__Work item__.
Among the entries, which lines carry the string "Crăciun"? Copy every one.

__Items from a data source__.
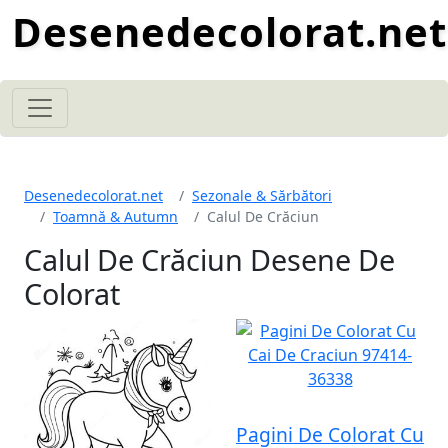
Desenedecolorat.net
Desenedecolorat.net
Sezonale & Sărbători
Toamnă & Autumn
Calul De Crăciun
Calul De Crăciun Desene De
Colorat
Pagini De Colorat Cu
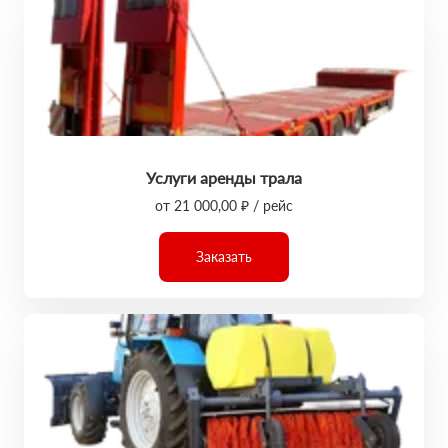
Услуги аренды трала
от 21 000,00 ₽ / рейс
Заказать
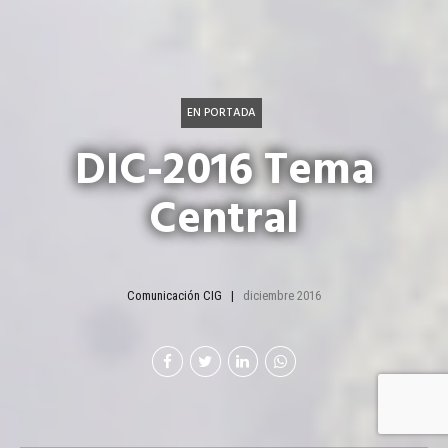
EN PORTADA
DIC-2016 Tema
Central
Comunicación CIG
diciembre 2016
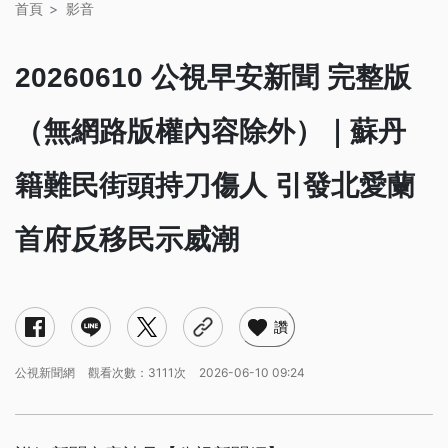
首頁
影音
20260610 公視早安新聞 完整版
（無網路版權內容除外）｜蘇丹
籍難民街頭持刀傷人 引發北愛蘭
首府反移民示威潮
讚
公視新聞網
觀看次數：3111次
2026-06-10 09:24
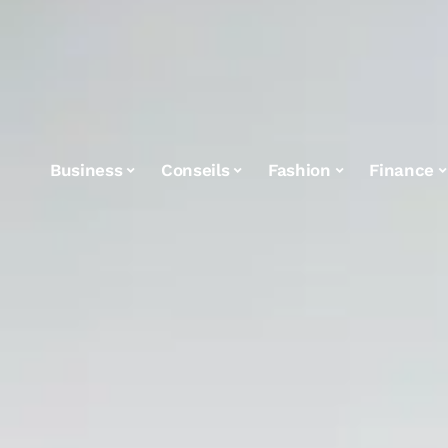
Business
Conseils
Fashion
Finance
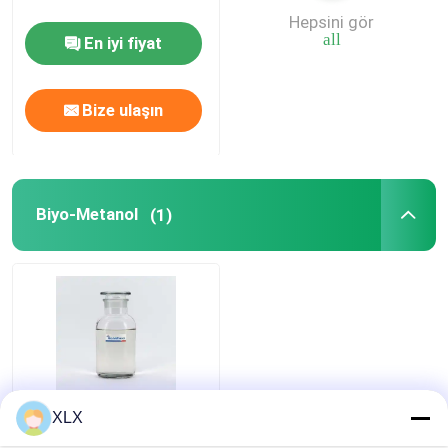
Hepsini gör
all
En iyi fiyat
Furfuril Alkol
Bize ulaşın
DMF
Hümik asit
Biyo-Metanol
(1)
Biyo-Metanol
XLX
view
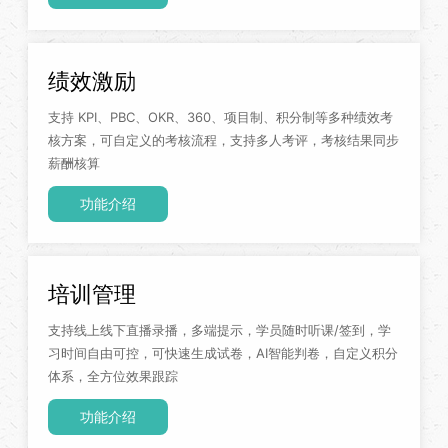
绩效激励
支持 KPI、PBC、OKR、360、项目制、积分制等多种绩效考
核方案，可自定义的考核流程，支持多人考评，考核结果同步
薪酬核算
功能介绍
培训管理
支持线上线下直播录播，多端提示，学员随时听课/签到，学
习时间自由可控，可快速生成试卷，AI智能判卷，自定义积分
体系，全方位效果跟踪
功能介绍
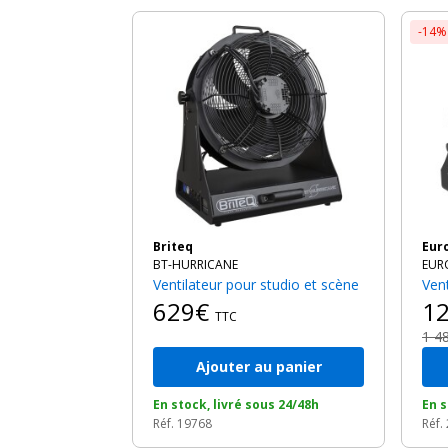
-14%
Briteq
Eu
BT-HURRICANE
EUR
Ventilateur pour studio et scène
Ve
629€
1
TTC
1 4
Ajouter au panier
En stock, livré sous 24/48h
En s
Réf. 19768
Réf.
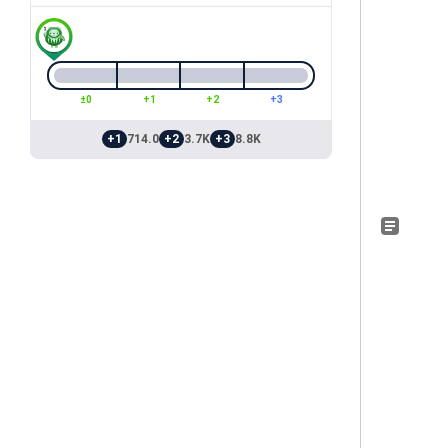
±0
+1
+2
+3
+1
714.0
+2
3.7K
+3
8.8K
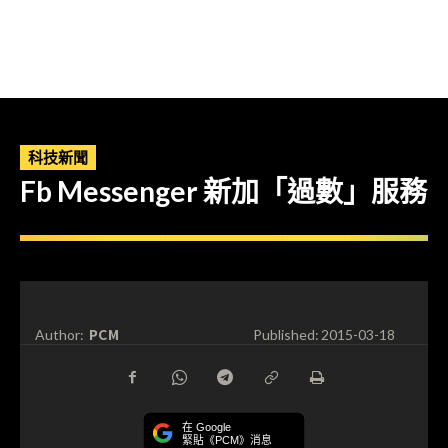
科技新聞
Fb Messenger 新加「過數」服務
PCM
Author:
Published:
2015-03-18
在 Google
緊貼《PCM》消息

__Output below__.
Calul De Crăciun
Calul De Crăciun Desene De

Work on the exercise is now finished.